With my 25 years in this industry, I saw this pattern before. Every major shift brings a wave of enthusiasm, then a reckoning. This one is no different.
2Digital: Do you see AI already having an economic effect? Can you measure it, or is it still too early?
Khurram: Absolutely, and the clearest sign is in the shape of organizations themselves. In the past, you had a pyramid: a CTO at the top, then senior VPs, directors, and so on – all the way down to recent graduates. That’s changing considerably. We’re moving toward a diamond shape.

What that means in practice is less reliance on both ends: fewer recent graduates at the bottom and a leaner senior management layer at the top. The bulk of the workforce is shifting toward L9 and L10 engineers (senior, highly specialized roles in big-tech leveling systems – Ed.) – people who deeply understand these technologies and can drive automation themselves. You need very few people to manage them because they know how to work with AI and get things done.
Once your organization reaches that shape, the engineering headcount cost drops considerably. So yes, the economic impact is real, and it’s already happening.

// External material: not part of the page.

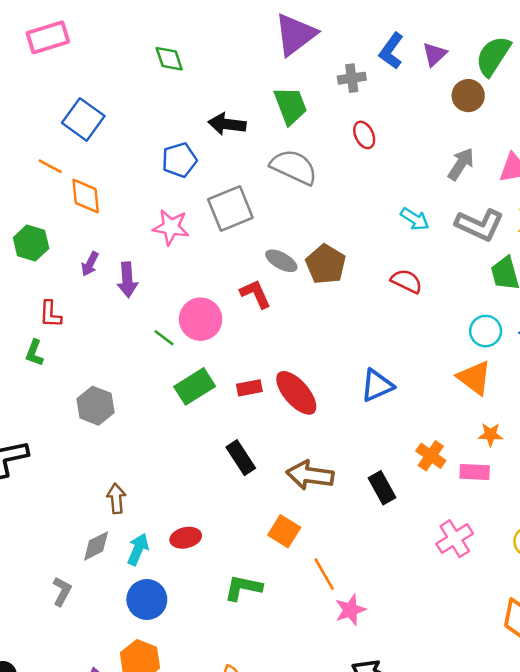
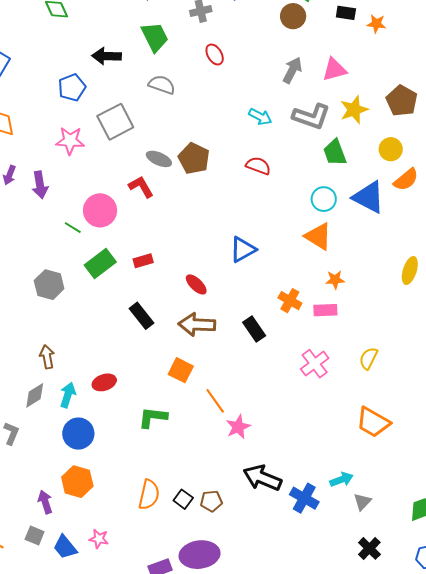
gray semicircle: (294, 167) -> (162, 85), size x0.7
red ellipse: (296, 393) -> (196, 284), moved, size x0.6
gray hexagon: (95, 406) -> (49, 285), moved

2Digital: If a CTO of a 50-person tech company came to you and said they have a budget to change just one thing around AI this year, where would you point them? Let’s say it’s a SaaS company.

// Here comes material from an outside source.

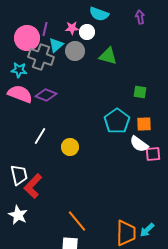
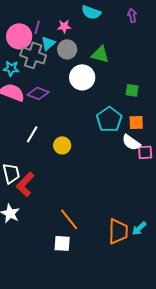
white circle: (87, 32) -> (82, 77), moved, size x1.6

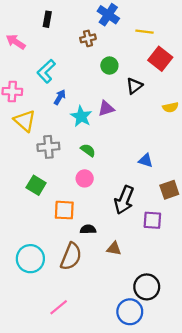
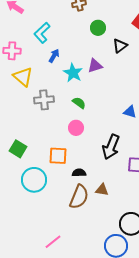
green square: (36, 185) -> (18, 149), moved
brown semicircle: (71, 256) -> (79, 197), moved
cyan circle: (30, 259) -> (34, 180), moved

Khurram: Honestly, SaaS is a tough spot right now. According to the Microsoft CEO, that model is going to face a serious challenge – whether it gets fully disrupted or partially, I can’t say, but the pressure will be there.

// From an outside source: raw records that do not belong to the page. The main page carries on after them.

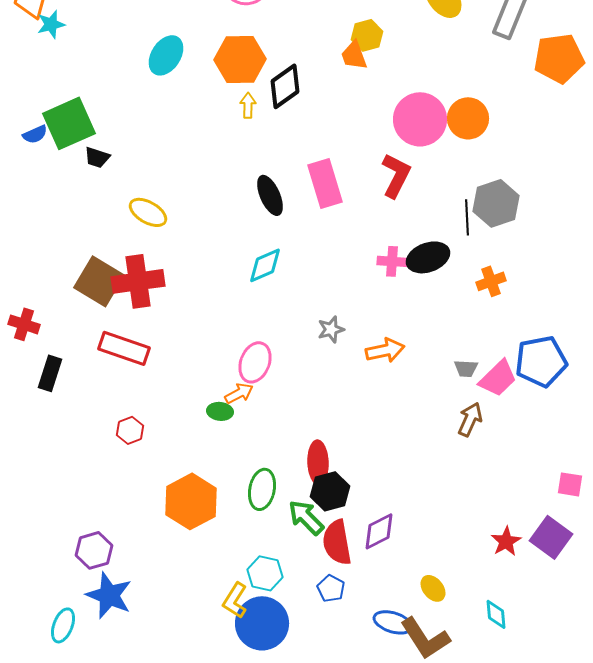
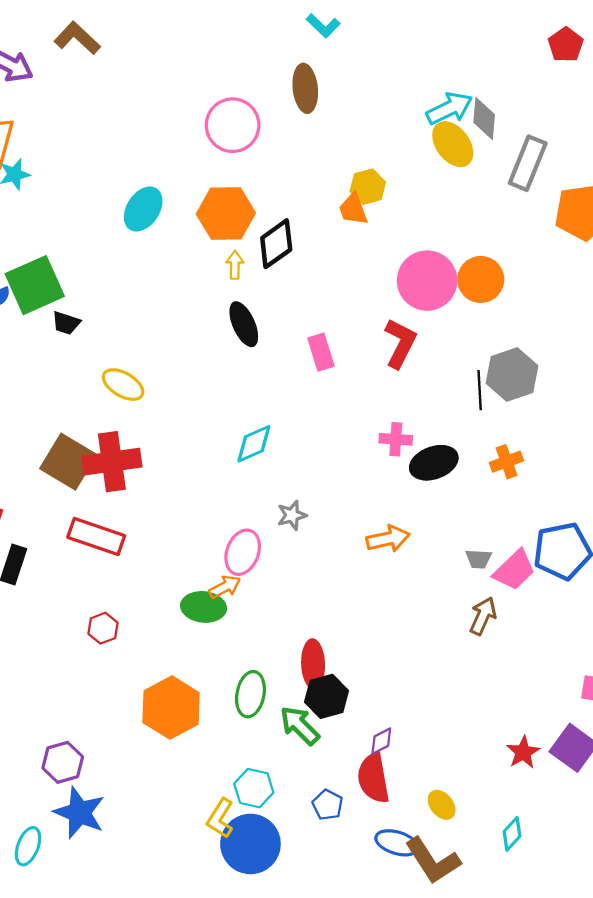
pink rectangle: (325, 183) -> (321, 352), size x0.7
black ellipse: (270, 195) -> (244, 324), moved
black ellipse: (428, 257) -> (434, 463), moved
gray star: (331, 329) -> (292, 515), moved
green ellipse: (220, 411) -> (204, 607), size x1.5
purple diamond: (379, 531) -> (381, 741), size x0.7
red semicircle: (337, 542) -> (373, 778), moved
cyan diamond: (496, 614) -> (512, 834), turned 48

My recommendation, though, would be to integrate AI directly into your engineering workflow. Tools like Anthropic’s Claude, their coding models – start there. What you get is cleaner code in a fraction of the time, and you ship more features faster than you ever could before. Documentation, code generation, the whole development cycle become more organized. It adds real, measurable value. That’s where I’d put the budget.
2Digital: We’ve covered a lot of ground today. Did we miss anything important?
Khurram: One thing I’d really like people to hear: AI is not as complicated as it looks from the outside. A lot of people assume it’s this deeply technical, hard-to-grasp thing, but it’s not. Anyone – regardless of industry, department, or age – can pick it up quickly. And the beautiful thing is that you can use AI itself to structure your learning. Treat it as your assistant, experiment with it, see what it can do for you personally and for your organization.
I’ve spent 25 years in this industry, and I’m in a senior leadership role, but I still make it a point to keep learning new tools myself. Not just for the organization but, honestly, for my own sanity. You have to stay curious. That’s the one thing I’d recommend to everyone: don’t stop learning on an individual level. That’s where it all starts.